INPUT DATA:
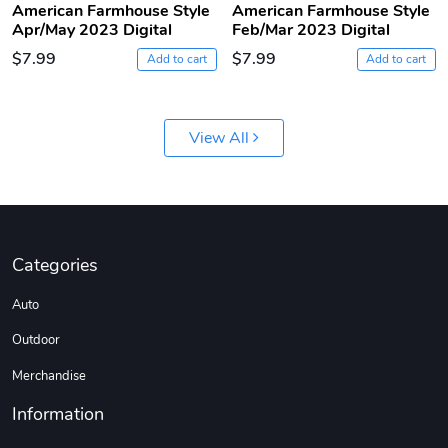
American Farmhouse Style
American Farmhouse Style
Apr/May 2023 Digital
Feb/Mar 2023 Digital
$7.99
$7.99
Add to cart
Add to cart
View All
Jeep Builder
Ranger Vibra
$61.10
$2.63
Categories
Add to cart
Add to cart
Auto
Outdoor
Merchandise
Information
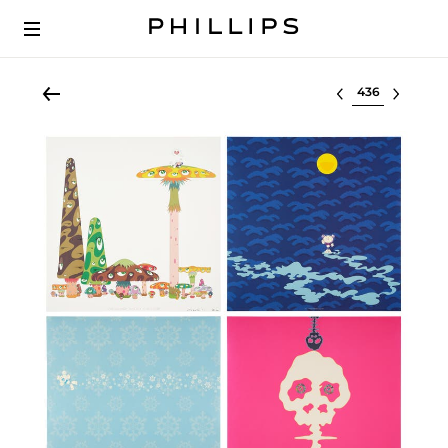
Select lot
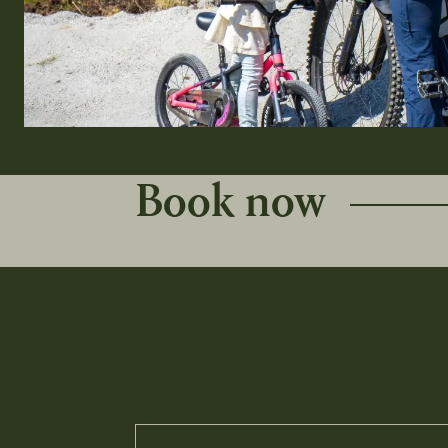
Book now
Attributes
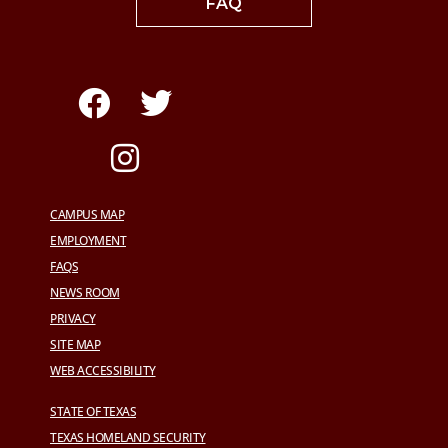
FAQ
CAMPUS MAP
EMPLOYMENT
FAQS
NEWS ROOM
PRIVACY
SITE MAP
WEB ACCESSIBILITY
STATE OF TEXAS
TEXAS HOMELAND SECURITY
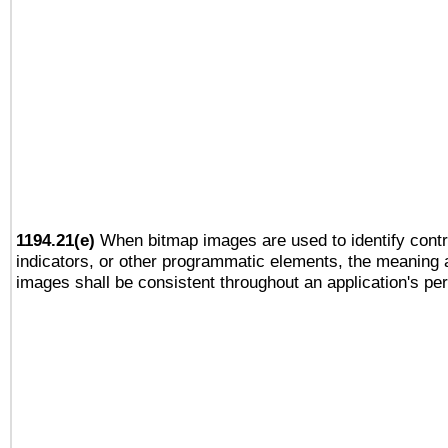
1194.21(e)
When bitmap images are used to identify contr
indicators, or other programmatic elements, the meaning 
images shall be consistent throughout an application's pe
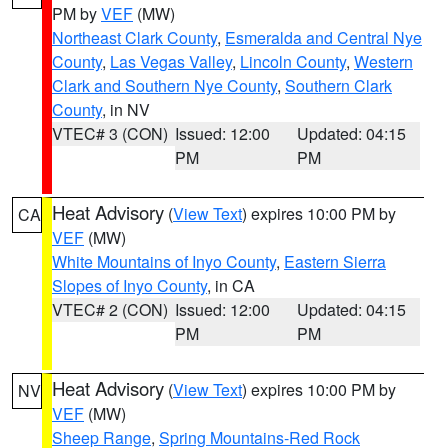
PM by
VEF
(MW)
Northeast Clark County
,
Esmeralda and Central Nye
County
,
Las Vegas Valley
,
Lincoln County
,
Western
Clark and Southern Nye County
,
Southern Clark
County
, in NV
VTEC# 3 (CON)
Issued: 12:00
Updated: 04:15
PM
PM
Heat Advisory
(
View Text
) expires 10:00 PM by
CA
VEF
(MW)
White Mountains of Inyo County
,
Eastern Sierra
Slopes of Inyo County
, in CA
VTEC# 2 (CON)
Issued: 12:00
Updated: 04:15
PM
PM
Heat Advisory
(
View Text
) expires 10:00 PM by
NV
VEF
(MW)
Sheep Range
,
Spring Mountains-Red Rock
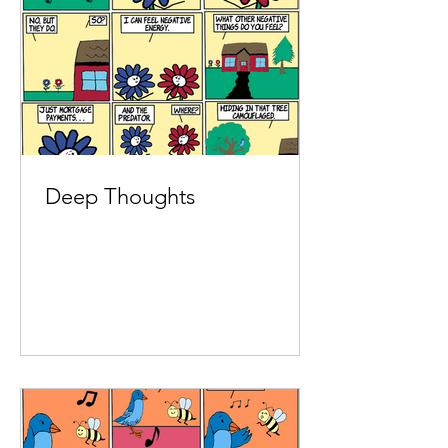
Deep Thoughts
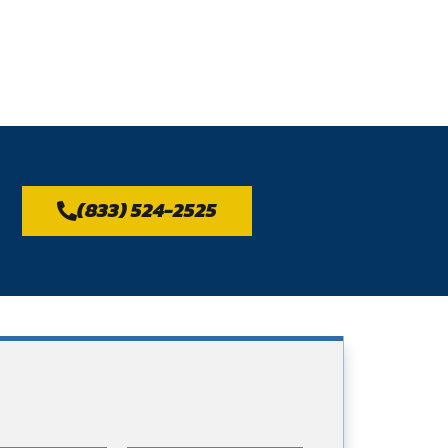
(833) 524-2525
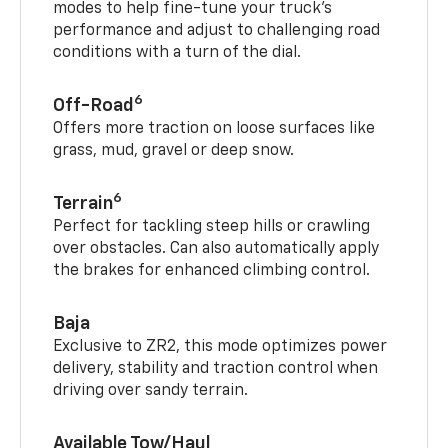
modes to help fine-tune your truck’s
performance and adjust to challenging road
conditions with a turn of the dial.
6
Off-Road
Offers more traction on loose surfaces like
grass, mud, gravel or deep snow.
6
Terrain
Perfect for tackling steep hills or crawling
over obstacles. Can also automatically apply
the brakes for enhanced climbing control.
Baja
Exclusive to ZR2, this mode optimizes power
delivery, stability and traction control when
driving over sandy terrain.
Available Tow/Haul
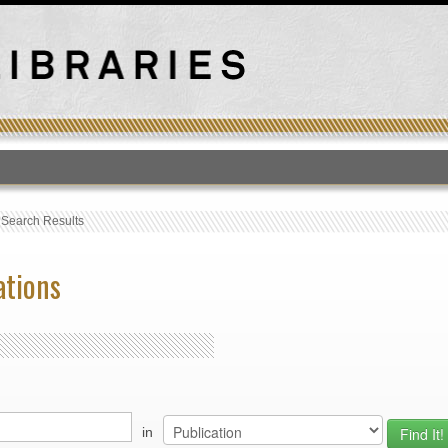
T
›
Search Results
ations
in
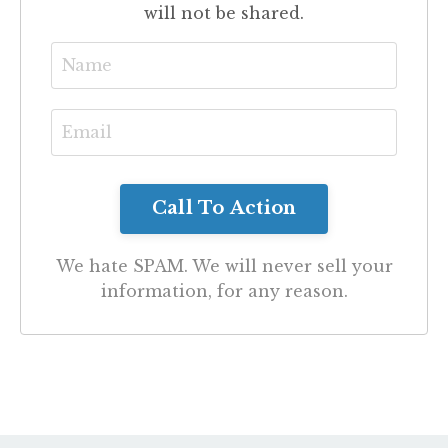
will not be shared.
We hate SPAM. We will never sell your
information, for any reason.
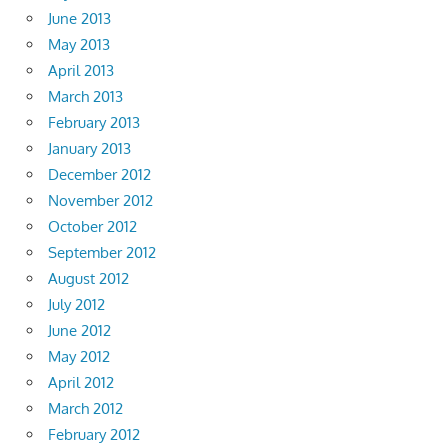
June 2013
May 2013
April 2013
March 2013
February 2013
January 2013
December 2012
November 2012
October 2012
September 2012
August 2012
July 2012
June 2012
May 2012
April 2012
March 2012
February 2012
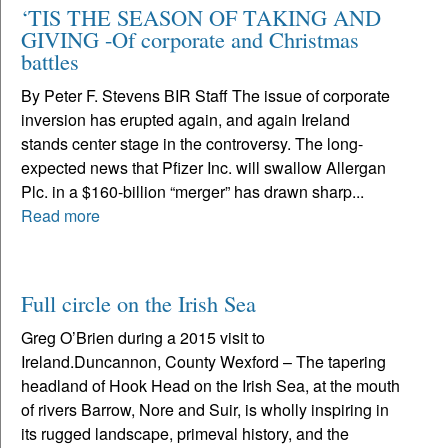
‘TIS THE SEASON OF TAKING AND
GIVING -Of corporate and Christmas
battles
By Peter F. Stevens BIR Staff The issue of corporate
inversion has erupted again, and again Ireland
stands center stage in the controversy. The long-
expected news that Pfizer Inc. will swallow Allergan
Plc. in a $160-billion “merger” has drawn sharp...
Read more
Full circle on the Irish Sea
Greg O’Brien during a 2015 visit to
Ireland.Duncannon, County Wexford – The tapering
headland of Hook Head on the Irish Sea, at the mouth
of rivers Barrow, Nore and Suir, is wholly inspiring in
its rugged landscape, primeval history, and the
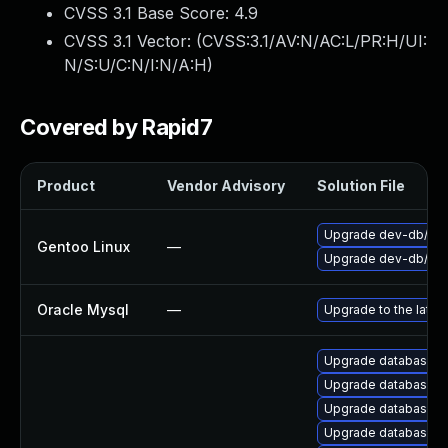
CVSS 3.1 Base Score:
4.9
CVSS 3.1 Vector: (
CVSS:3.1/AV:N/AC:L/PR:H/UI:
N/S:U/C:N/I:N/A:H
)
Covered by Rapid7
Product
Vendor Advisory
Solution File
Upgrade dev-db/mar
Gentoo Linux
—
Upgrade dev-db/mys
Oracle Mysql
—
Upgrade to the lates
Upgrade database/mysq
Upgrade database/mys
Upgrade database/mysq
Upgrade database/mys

PROBLEM: Except for the pictures, give the data again word for word.

RESULT OF THIS EXERCISE:
American Farmhouse Style
American Farmhouse Style
Apr/May 2023 Digital
Feb/Mar 2023 Digital
$7.99
$7.99
Add to cart
Add to cart
View All
Jeep Builder
Ranger Vibra
$61.10
$2.63
Categories
Add to cart
Add to cart
Auto
Outdoor
Merchandise
Information
Select lot
Book now
Attributes
FAQ
CAMPUS MAP
EMPLOYMENT
FAQS
NEWS ROOM
PRIVACY
SITE MAP
WEB ACCESSIBILITY
STATE OF TEXAS
TEXAS HOMELAND SECURITY
1194.21(e)
When bitmap images are used to identify contr
indicators, or other programmatic elements, the meaning 
images shall be consistent throughout an application's pe
PM by
VEF
(MW)
Northeast Clark County
,
Esmeralda and Central Nye
County
,
Las Vegas Valley
,
Lincoln County
,
Western
Clark and Southern Nye County
,
Southern Clark
County
, in NV
VTEC# 3 (CON)
Issued: 12:00
Updated: 04:15
PM
PM
Heat Advisory
(
View Text
) expires 10:00 PM by
CA
VEF
(MW)
White Mountains of Inyo County
,
Eastern Sierra
Slopes of Inyo County
, in CA
VTEC# 2 (CON)
Issued: 12:00
Updated: 04:15
PM
PM
Heat Advisory
(
View Text
) expires 10:00 PM by
NV
VEF
(MW)
Sheep Range
,
Spring Mountains-Red Rock
Deep Thoughts
(833) 524-2525
modes to help fine-tune your truck’s
performance and adjust to challenging road
conditions with a turn of the dial.
6
Off-Road
Offers more traction on loose surfaces like
grass, mud, gravel or deep snow.
6
Terrain
Perfect for tackling steep hills or crawling
over obstacles. Can also automatically apply
the brakes for enhanced climbing control.
Baja
Exclusive to ZR2, this mode optimizes power
delivery, stability and traction control when
driving over sandy terrain.
Available Tow/Haul
T
›
Search Results
ations
in
will not be shared.
We hate SPAM. We will never sell your
information, for any reason.
June 2013
May 2013
April 2013
March 2013
February 2013
January 2013
December 2012
November 2012
October 2012
September 2012
August 2012
July 2012
June 2012
May 2012
April 2012
March 2012
February 2012
‘TIS THE SEASON OF TAKING AND
GIVING -Of corporate and Christmas
battles
By Peter F. Stevens BIR Staff The issue of corporate
inversion has erupted again, and again Ireland
stands center stage in the controversy. The long-
expected news that Pfizer Inc. will swallow Allergan
Plc. in a $160-billion “merger” has drawn sharp...
Read more
Full circle on the Irish Sea
Greg O’Brien during a 2015 visit to
Ireland.Duncannon, County Wexford – The tapering
headland of Hook Head on the Irish Sea, at the mouth
of rivers Barrow, Nore and Suir, is wholly inspiring in
its rugged landscape, primeval history, and the
CVSS 3.1 Base Score:
4.9
CVSS 3.1 Vector: (
CVSS:3.1/AV:N/AC:L/PR:H/UI:
N/S:U/C:N/I:N/A:H
)
Covered by Rapid7
Product
Vendor Advisory
Solution File
Upgrade dev-db/mar
Gentoo Linux
—
Upgrade dev-db/mys
Oracle Mysql
—
Upgrade to the lates
Upgrade database/mysq
Upgrade database/mys
Upgrade database/mysq
Upgrade database/mys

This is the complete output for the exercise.